__SOURCE INFORMATION__:
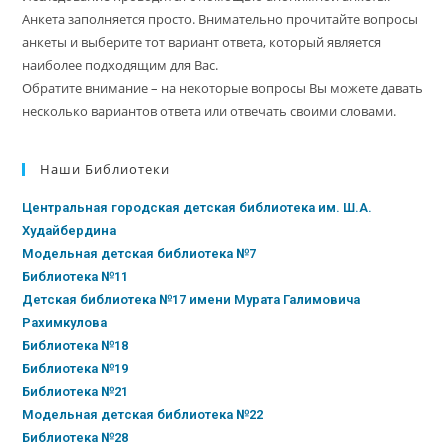
Анкета заполняется просто. Внимательно прочитайте вопросы
анкеты и выберите тот вариант ответа, который является
наиболее подходящим для Вас.
Обратите внимание – на некоторые вопросы Вы можете давать
несколько вариантов ответа или отвечать своими словами.
Наши Библиотеки
Центральная городская детская библиотека им. Ш.А.
Худайбердина
Модельная детская библиотека №7
Библиотека №11
Детская библиотека №17 имени Мурата Галимовича
Рахимкулова
Библиотека №18
Библиотека №19
Библиотека №21
Модельная детская библиотека №22
Библиотека №28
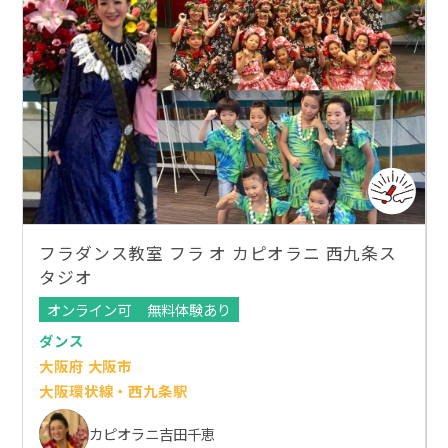
フラダンス教室 フラ オ カピオラニ 西九条ス
タジオ
オンライン可
無料体験あり
ダンス
大阪府 大阪市
大阪環状線・西九条駅
カピオラニ吉田千恵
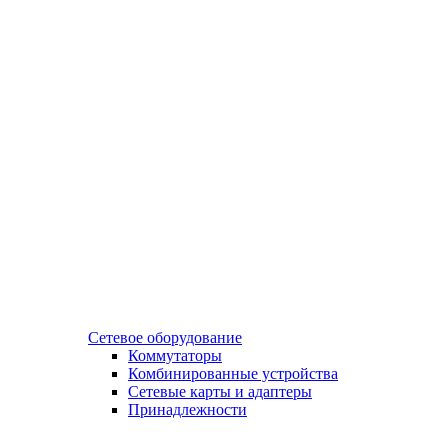
Сетевое оборудование
Коммутаторы
Комбинированные устройства
Сетевые карты и адаптеры
Принадлежности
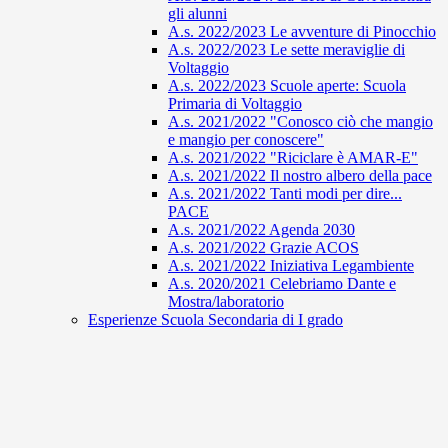
gli alunni
A.s. 2022/2023 Le avventure di Pinocchio
A.s. 2022/2023 Le sette meraviglie di
Voltaggio
A.s. 2022/2023 Scuole aperte: Scuola
Primaria di Voltaggio
A.s. 2021/2022 "Conosco ciò che mangio
e mangio per conoscere"
A.s. 2021/2022 "Riciclare è AMAR-E"
A.s. 2021/2022 Il nostro albero della pace
A.s. 2021/2022 Tanti modi per dire...
PACE
A.s. 2021/2022 Agenda 2030
A.s. 2021/2022 Grazie ACOS
A.s. 2021/2022 Iniziativa Legambiente
A.s. 2020/2021 Celebriamo Dante e
Mostra/laboratorio
Esperienze Scuola Secondaria di I grado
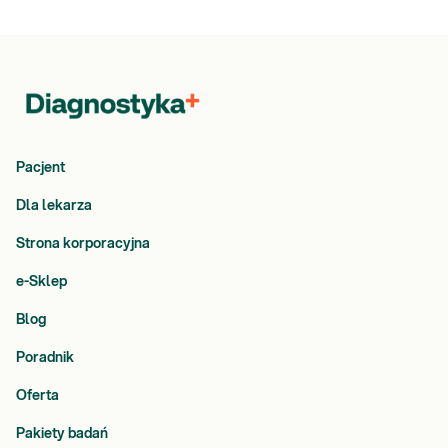
Pacjent
Dla lekarza
Strona korporacyjna
e-Sklep
Blog
Poradnik
Oferta
Pakiety badań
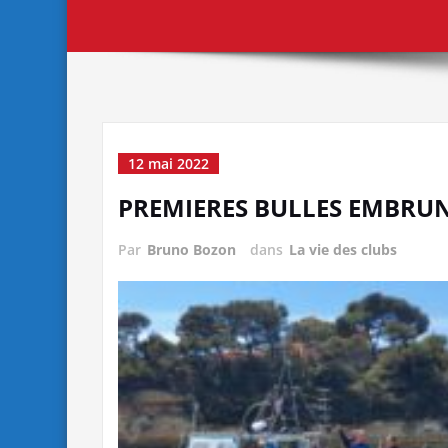
12 mai 2022
PREMIERES BULLES EMBRUN
Par
Bruno Bozon
dans
La vie des clubs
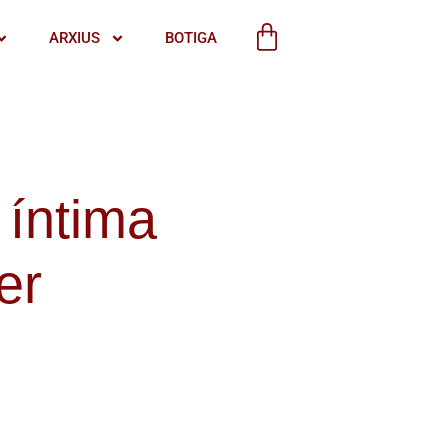
ARXIUS
BOTIGA
 íntima
er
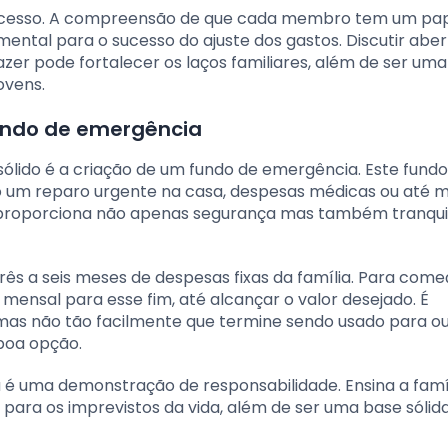
processo. A compreensão de que cada membro tem um pap
tal para o sucesso do ajuste dos gastos. Discutir ab
fazer pode fortalecer os laços familiares, além de ser uma
ovens.
undo de emergência
ólido é a criação de um fundo de emergência. Este fundo
o um reparo urgente na casa, despesas médicas ou até
 proporciona não apenas segurança mas também tranqui
rês a seis meses de despesas fixas da família. Para come
ensal para esse fim, até alcançar o valor desejado. É
 mas não tão facilmente que termine sendo usado para out
boa opção.
é uma demonstração de responsabilidade. Ensina a famí
 para os imprevistos da vida, além de ser uma base sólid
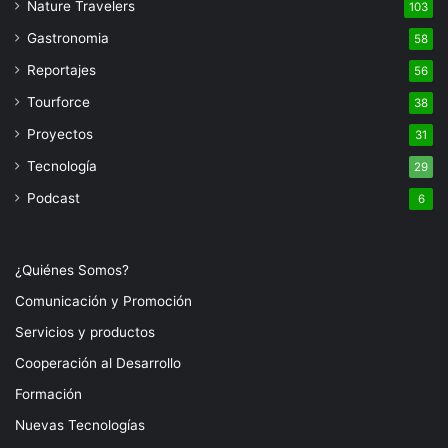
Nature Travelers
103
Gastronomia
58
Reportajes
56
Tourforce
38
Proyectos
31
Tecnología
29
Podcast
6
¿Quiénes Somos?
Comunicación y Promoción
Servicios y productos
Cooperación al Desarrollo
Formación
Nuevas Tecnologías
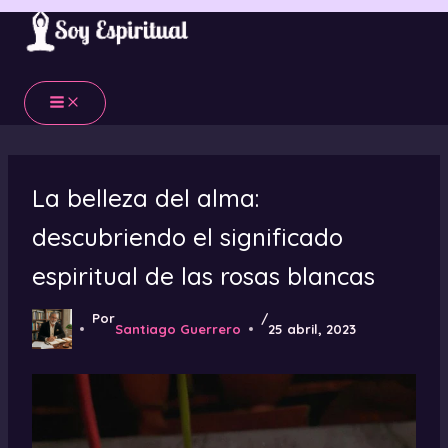
Ir
al
contenido
La belleza del alma:
descubriendo el significado
espiritual de las rosas blancas
Por
/
Santiago Guerrero
25 abril, 2023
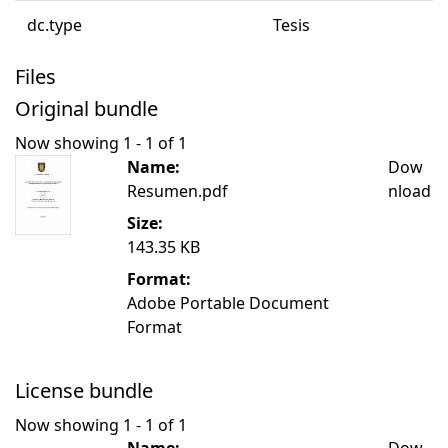
dc.type
Tesis
Files
Original bundle
Now showing
1 - 1 of 1
Name:
Dow
Resumen.pdf
nload
Size:
143.35 KB
Format:
Adobe Portable Document
Format
License bundle
Now showing
1 - 1 of 1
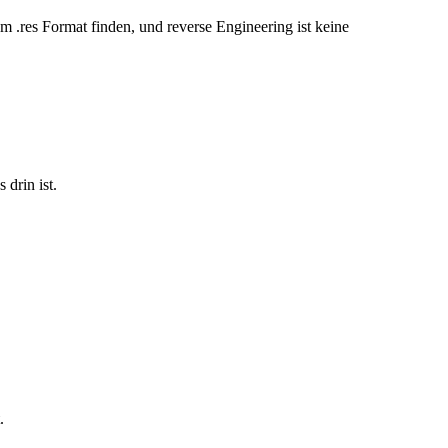
m .res Format finden, und reverse Engineering ist keine
 drin ist.
.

__TASK ITEM__: Line by line and exactly, write out the material above. Skip the pictures.

__REPLY__:
Анкета заполняется просто. Внимательно прочитайте вопросы
анкеты и выберите тот вариант ответа, который является
наиболее подходящим для Вас.
Обратите внимание – на некоторые вопросы Вы можете давать
несколько вариантов ответа или отвечать своими словами.
Наши Библиотеки
Центральная городская детская библиотека им. Ш.А.
Худайбердина
Модельная детская библиотека №7
Библиотека №11
Детская библиотека №17 имени Мурата Галимовича
Рахимкулова
Библиотека №18
Библиотека №19
Библиотека №21
Модельная детская библиотека №22
Библиотека №28
フラダンス教室 フラ オ カピオラニ 西九条ス
タジオ
オンライン可
無料体験あり
ダンス
大阪府 大阪市
大阪環状線・西九条駅
カピオラニ吉田千恵
Сетевое оборудование
Коммутаторы
Комбинированные устройства
Сетевые карты и адаптеры
Принадлежности
gli alunni
A.s. 2022/2023 Le avventure di Pinocchio
A.s. 2022/2023 Le sette meraviglie di
Voltaggio
A.s. 2022/2023 Scuole aperte: Scuola
Primaria di Voltaggio
A.s. 2021/2022 "Conosco ciò che mangio
e mangio per conoscere"
A.s. 2021/2022 "Riciclare è AMAR-E"
A.s. 2021/2022 Il nostro albero della pace
A.s. 2021/2022 Tanti modi per dire...
PACE
A.s. 2021/2022 Agenda 2030
A.s. 2021/2022 Grazie ACOS
A.s. 2021/2022 Iniziativa Legambiente
A.s. 2020/2021 Celebriamo Dante e
Mostra/laboratorio
Esperienze Scuola Secondaria di I grado
Pacjent
Dla lekarza
Strona korporacyjna
e-Sklep
Blog
Poradnik
Oferta
Pakiety badań
12 mai 2022
PREMIERES BULLES EMBRUN
Par
Bruno Bozon
dans
La vie des clubs
ARXIUS
BOTIGA
 íntima
er
processo. A compreensão de que cada membro tem um pap
tal para o sucesso do ajuste dos gastos. Discutir ab
fazer pode fortalecer os laços familiares, além de ser uma
ovens.
undo de emergência
ólido é a criação de um fundo de emergência. Este fundo
o um reparo urgente na casa, despesas médicas ou até
 proporciona não apenas segurança mas também tranqui
rês a seis meses de despesas fixas da família. Para come
ensal para esse fim, até alcançar o valor desejado. É
 mas não tão facilmente que termine sendo usado para out
boa opção.
é uma demonstração de responsabilidade. Ensina a famí
 para os imprevistos da vida, além de ser uma base sólid
Nature Travelers
103
Gastronomia
58
Reportajes
56
Tourforce
38
Proyectos
31
Tecnología
29
Podcast
6
¿Quiénes Somos?
Comunicación y Promoción
Servicios y productos
Cooperación al Desarrollo
Formación
Nuevas Tecnologías
Ir
al
contenido
La belleza del alma:
descubriendo el significado
espiritual de las rosas blancas
Por
/
Santiago Guerrero
25 abril, 2023
dc.type
Tesis
Files
Original bundle
Now showing
1 - 1 of 1
Name:
Dow
Resumen.pdf
nload
Size:
143.35 KB
Format:
Adobe Portable Document
Format
License bundle
Now showing
1 - 1 of 1
m .res Format finden, und reverse Engineering ist keine
 drin ist.
.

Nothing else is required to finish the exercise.